== AVAILABLE RECORDS ==
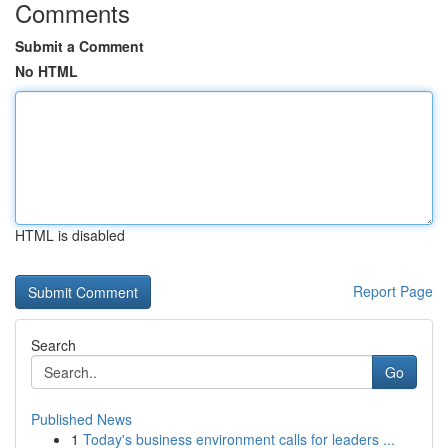
Comments
Submit a Comment
No HTML
HTML is disabled
Report Page
Search
Go
Published News
1
Today's business environment calls for leaders ...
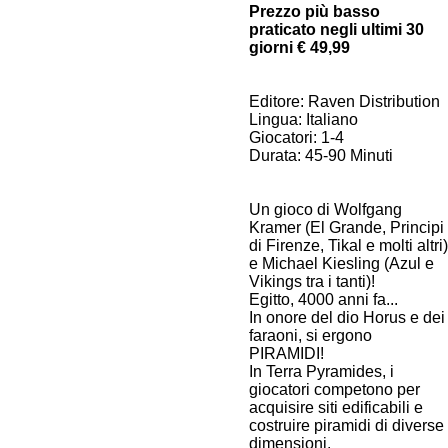
Prezzo più basso
praticato negli ultimi 30
giorni € 49,99
Editore: Raven Distribution
Lingua: Italiano
Giocatori: 1-4
Durata: 45-90 Minuti
Un gioco di Wolfgang
Kramer (El Grande, Principi
di Firenze, Tikal e molti altri)
e Michael Kiesling (Azul e
Vikings tra i tanti)!
Egitto, 4000 anni fa...
In onore del dio Horus e dei
faraoni, si ergono
PIRAMIDI!
In Terra Pyramides, i
giocatori competono per
acquisire siti edificabili e
costruire piramidi di diverse
dimensioni.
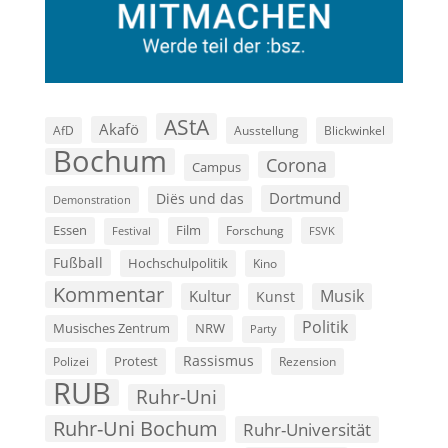
AStA
Akafö
AfD
Ausstellung
Blickwinkel
Bochum
Corona
Campus
Dortmund
Diës und das
Demonstration
Film
Essen
Forschung
FSVK
Festival
Fußball
Hochschulpolitik
Kino
Kommentar
Musik
Kultur
Kunst
Politik
Musisches Zentrum
NRW
Party
Rassismus
Polizei
Protest
Rezension
RUB
Ruhr-Uni
Ruhr-Uni Bochum
Ruhr-Universität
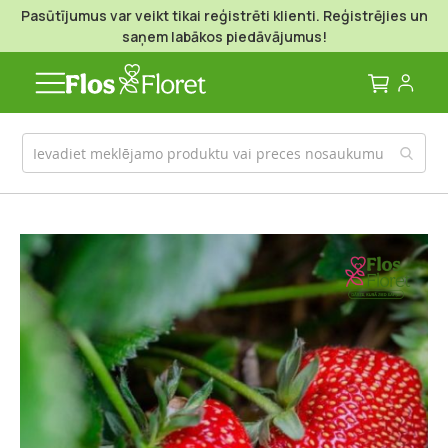
Pasūtījumus var veikt tikai reģistrēti klienti. Reģistrējies un
saņem labākos piedāvājumus!
Mans g
Iet
uz
galerijas
beigām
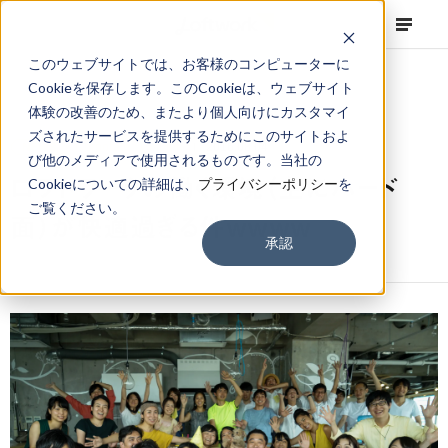
このウェブサイトでは、お客様のコンピューターに
Cookieを保存します。このCookieは、ウェブサイト
体験の改善のため、またより個人向けにカスタマイ
ズされたサービスを提供するためにこのサイトおよ
NEWS
Corporate
,
Column
2016.08.04
び他のメディアで使用されるものです。当社の
ロフトワークの働く環境（主にハード
Cookieについての詳細は、
プライバシーポリシー
を
ご覧ください。
面）が快適過ぎる件wwww
承認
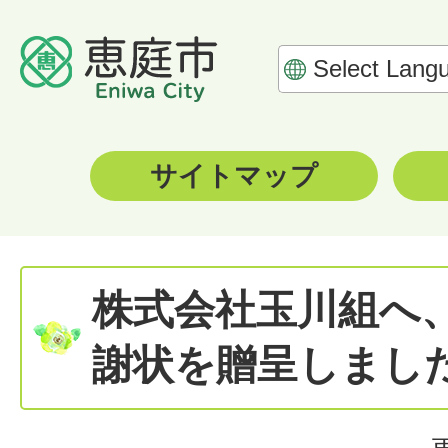
サイトマップ
株式会社玉川組へ
謝状を贈呈しまし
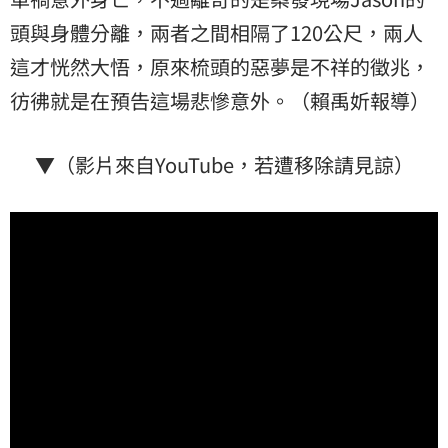
頭與身體分離，兩者之間相隔了120公尺，兩人
這才恍然大悟，原來梳頭的惡夢是不祥的徵兆，
彷彿就是在預告這場悲慘意外。（賴禹妡報導）
▼（影片來自YouTube，若遭移除請見諒）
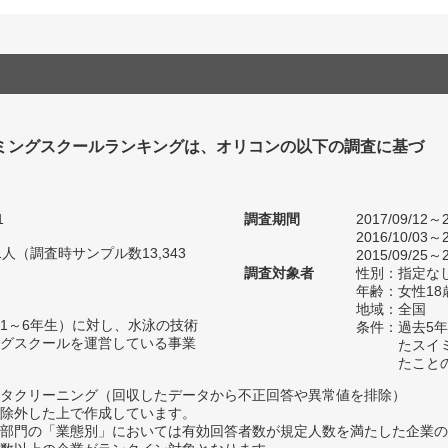
ミングスクールランキングは、オリコンの以下の調査に基づ
1
調査期間
2017/09/12～2
2016/10/03～2
81人（調査時サンプル数13,343
2015/09/25～2
調査対象者
性別：指定な
年齢：女性18
地域：全国
1～6年生）に対し、水泳の技術
条件：過去5
グスクールを運営している事業
たスイ
たこと
タクリーニング（回収したデータから不正回答や異常値を排除）
除外した上で作成しています。
部門の「業態別」においては有効回答者数が規定人数を満たした企業の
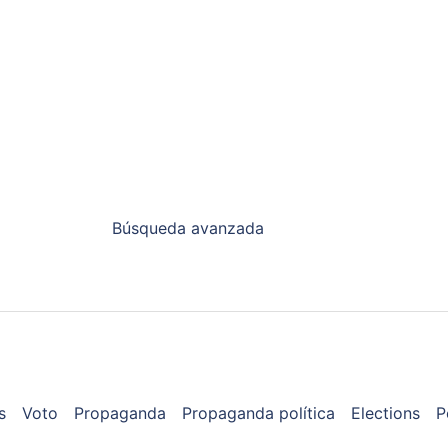
Búsqueda avanzada
s
Voto
Propaganda
Propaganda política
Elections
P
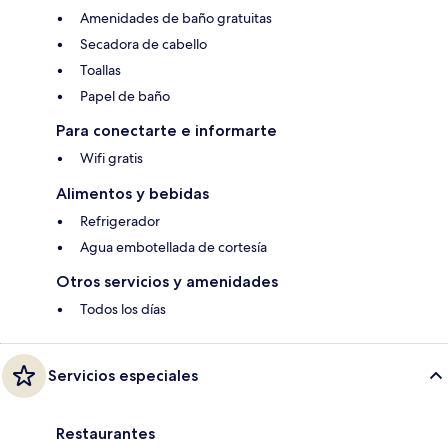
Amenidades de baño gratuitas
Secadora de cabello
Toallas
Papel de baño
Para conectarte e informarte
Wifi gratis
Alimentos y bebidas
Refrigerador
Agua embotellada de cortesía
Otros servicios y amenidades
Todos los días
Servicios especiales
Restaurantes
===
WHAT IS NEEDED: From the records above, return each line that includes "Ruhr".

ANSWER TO THIS TASK:
Ruhr-Uni
Ruhr-Uni Bochum
Ruhr-Universität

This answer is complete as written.